Le président Bouteflika excelle en matière de suspense, et il vient encore de le prouver lors du Conseil des ministres tenu dimanche.
En invitant le gouvernement à entamer la préparation “des prochaines échéances politiques”, le chef de l’État vient rajouter une couche au flou qui entoure ses intentions.
En effet, la seule échéance politique, du moins la plus proche, reste l’élection présidentielle prévue en avril 2014. À moins que par “échéances” au pluriel, l’on voudrait évoquer la révision de la Constitution, qui était prévue avant la fin de l’année en cours.
En tout état de cause, la phrase lâchée par le président Bouteflika a de quoi alimenter les débats des jours, et peut-être des mois durant, sachant que le chef de l’État est passé maître dans l’art de ne jamais dévoiler ses intentions et de toujours attendre le dernier moment pour faire connaître ses décisions. De quoi refroidir davantage les potentiels candidats à la magistrature suprême.
En évoquant “les échéances politiques”, le président Bouteflika laisse penser que l’élection présidentielle serait bel et bien maintenue. Or, si la révision de la Constitution se fait avant cette échéance et que l’idée d’une prolongation de l’actuel mandat présidentiel se concrétise, cela voudrait dire que la présidentielle serait tout bonnement annulée.
Le président Bouteflika écoutera-t-il les voix d’une partie de la classe politique qui demande que la révision constitutionnelle se fasse après la présidentielle ? Possible. D’autant plus que le projet de révision constitutionnelle reste entouré de flou et ne bénéficie d’aucun débat politique digne de ce nom au sujet du premier texte de la République.
Il reste toutefois un projet, une sorte de joker aux mains du Président sortant au cas où son état de santé venait à se dégrader, mais aussi au cas où il venait à annoncer sa candidature pour un quatrième mandat.

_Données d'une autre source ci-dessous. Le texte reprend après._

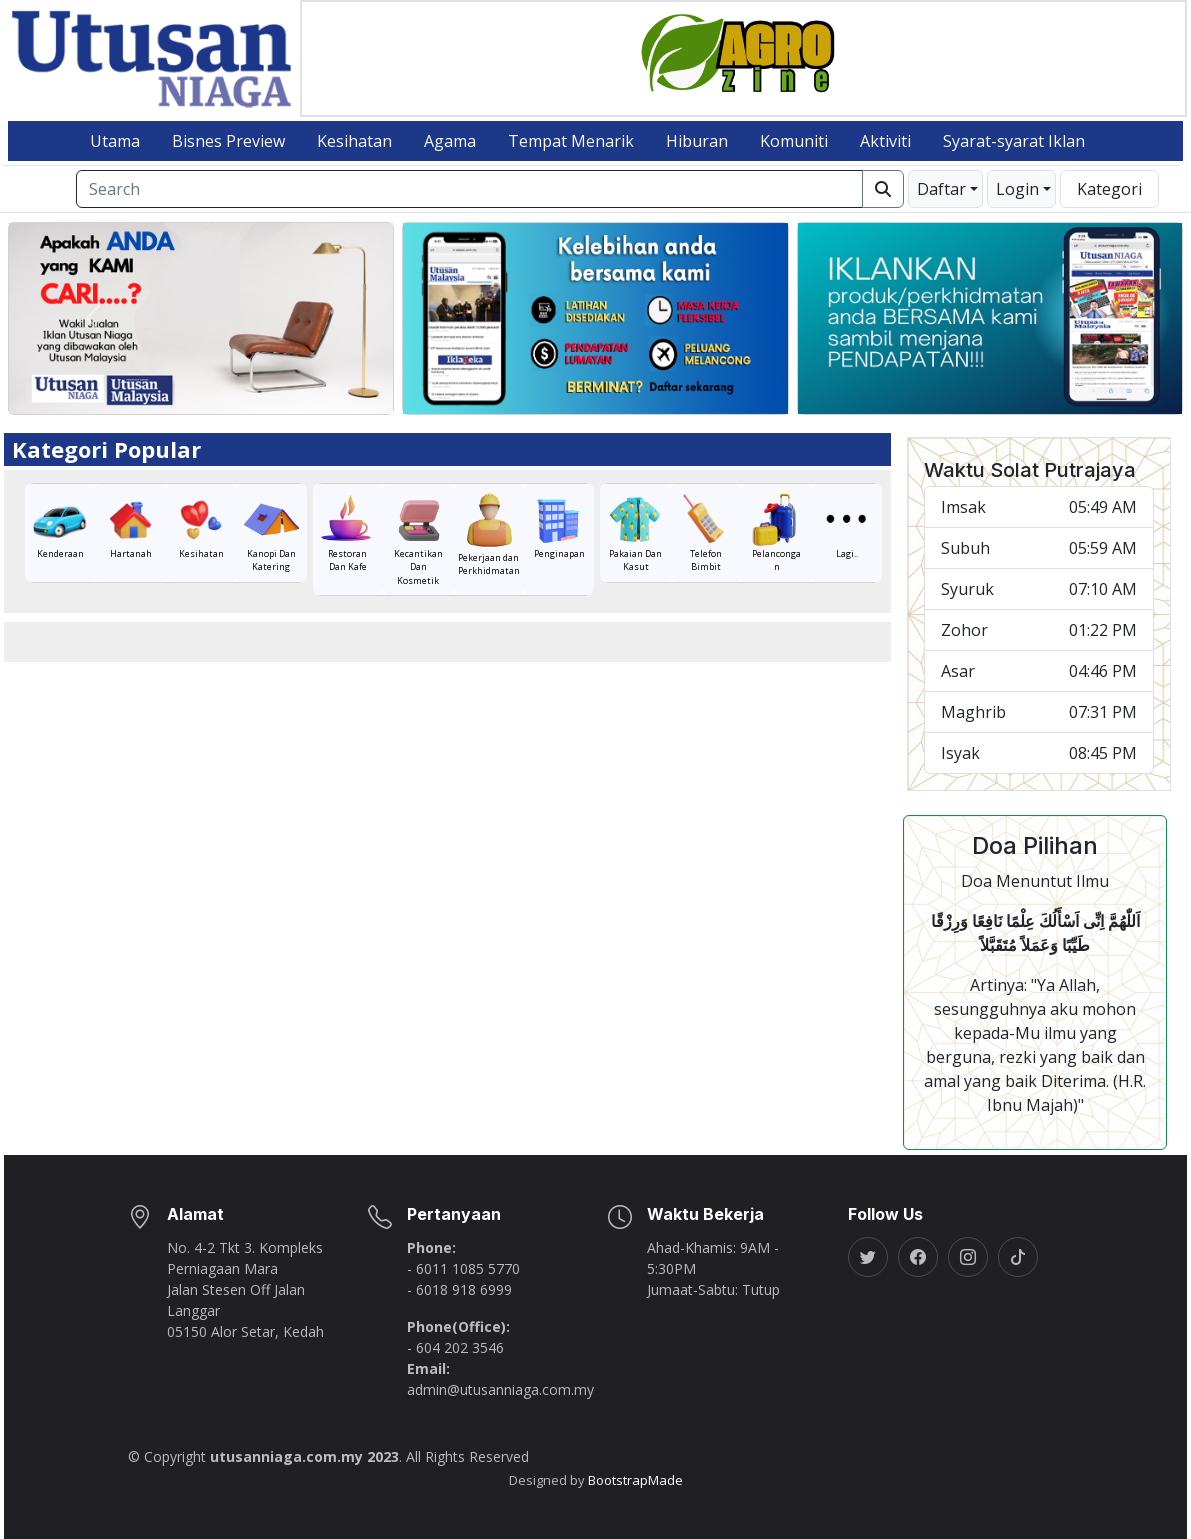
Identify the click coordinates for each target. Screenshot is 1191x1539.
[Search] (469, 189)
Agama (450, 141)
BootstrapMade (635, 1480)
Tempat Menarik (571, 141)
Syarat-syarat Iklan (1014, 141)
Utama (115, 141)
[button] (945, 189)
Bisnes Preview (228, 141)
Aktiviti (885, 141)
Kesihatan (354, 141)
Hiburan (697, 141)
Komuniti (794, 141)
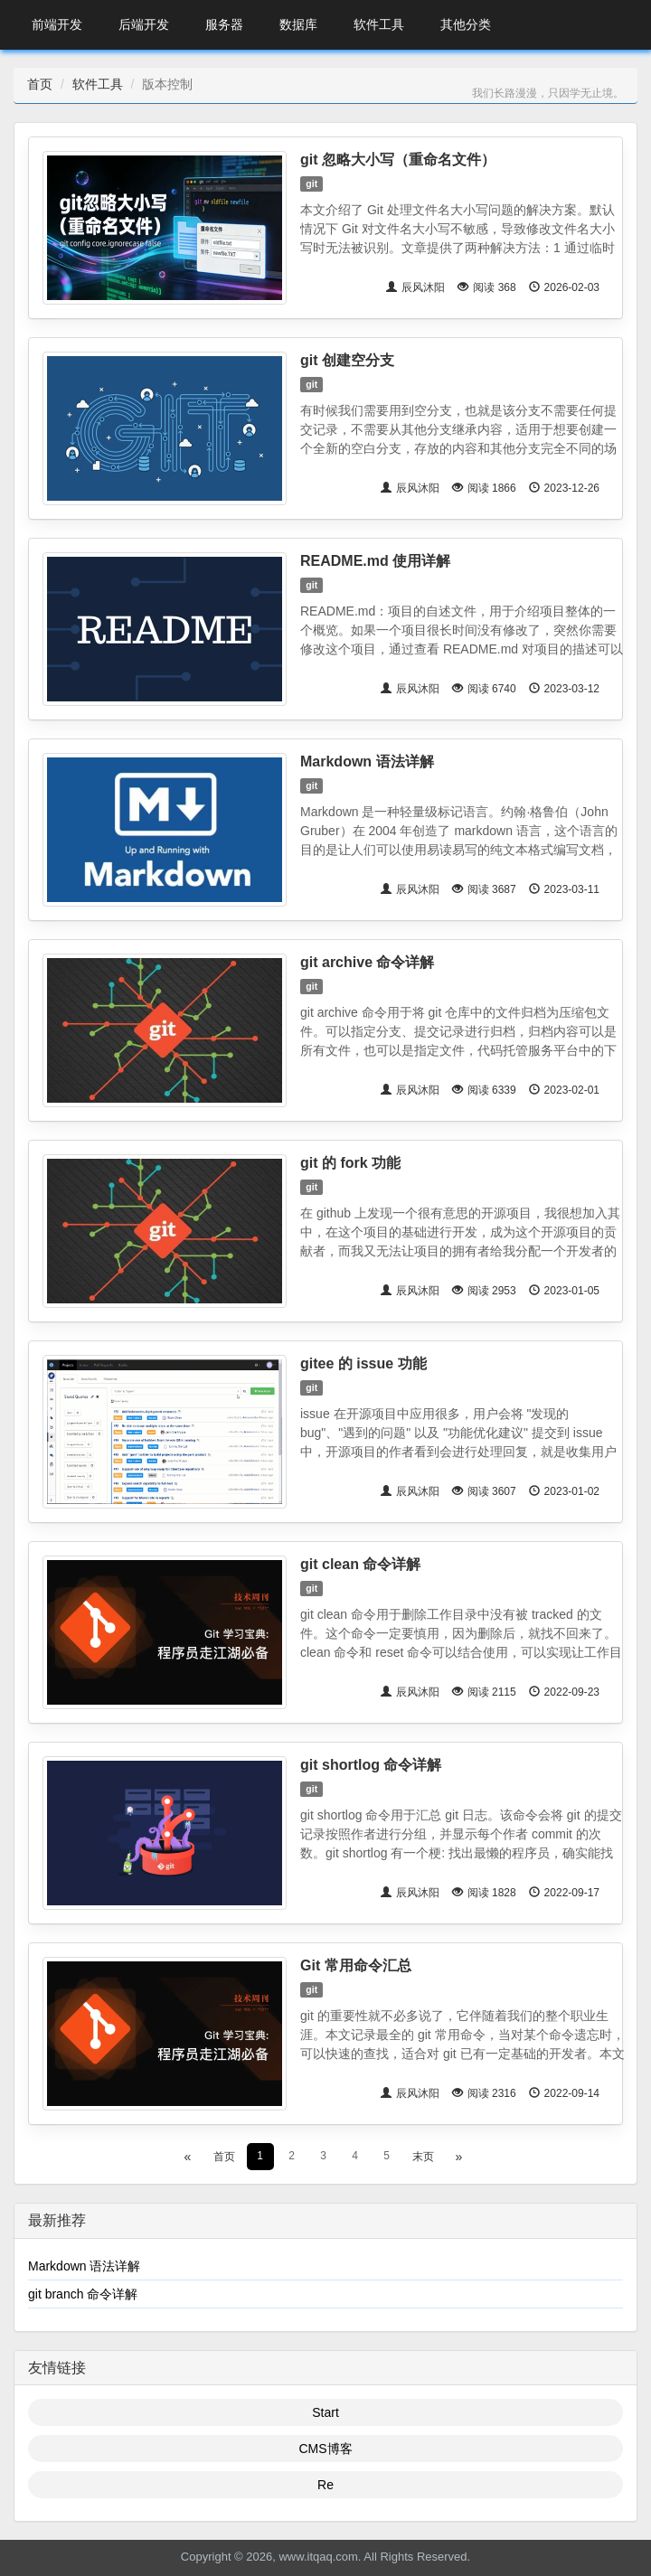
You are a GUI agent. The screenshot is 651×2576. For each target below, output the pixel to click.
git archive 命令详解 (367, 962)
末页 (423, 2156)
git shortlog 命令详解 (370, 1764)
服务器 (224, 24)
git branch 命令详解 (82, 2294)
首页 (39, 84)
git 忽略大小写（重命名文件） (397, 159)
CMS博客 (325, 2448)
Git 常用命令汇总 (355, 1965)
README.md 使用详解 (375, 561)
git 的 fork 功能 (350, 1162)
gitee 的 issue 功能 (363, 1363)
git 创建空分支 (347, 360)
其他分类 (465, 24)
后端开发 (143, 24)
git (311, 183)
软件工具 (379, 24)
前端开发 (57, 24)
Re (325, 2484)
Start (325, 2412)
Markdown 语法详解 (367, 761)
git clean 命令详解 (360, 1564)
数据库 (298, 24)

Sachant qu’il ne pourrait mener une campagne électorale avec une santé aussi chancelante, il aurait besoin d’un vice-président pour le faire, et c’est dans ce cas-là que la révision constitutionnelle deviendrait un passage obligé.
Cela dit, le président Bouteflika compte mener la bataille jusqu’au bout, et quelle que soit sa décision finale, ce serait son programme et son bilan qui devraient être défendus bec et ongles par le gouvernement Sellal jusqu’en avril prochain ou jusqu’à ce que la décision finale soit prise.
Le ton a été donné dimanche par le président Bouteflika en ordonnant aux membres du gouvernement d’entamer la préparation de “ces échéances politiques”. Une sorte de signal de départ pour une campagne électorale déjà entamée par le Premier ministre lors de ses sorties sur le terrain, mais qui devrait s’accentuer dans les jours à venir, avec des messages politiques plus précis et plus ciblés.
Donc, le président Bouteflika est en campagne, pour sa propre succession. Mais il reste tout de même six mois qui pourraient paraître les plus longs de l’histoire du pays, en raison du flou qui entoure “les échéances politiques” à venir, mais aussi, et surtout, de l’état de santé du président Bouteflika.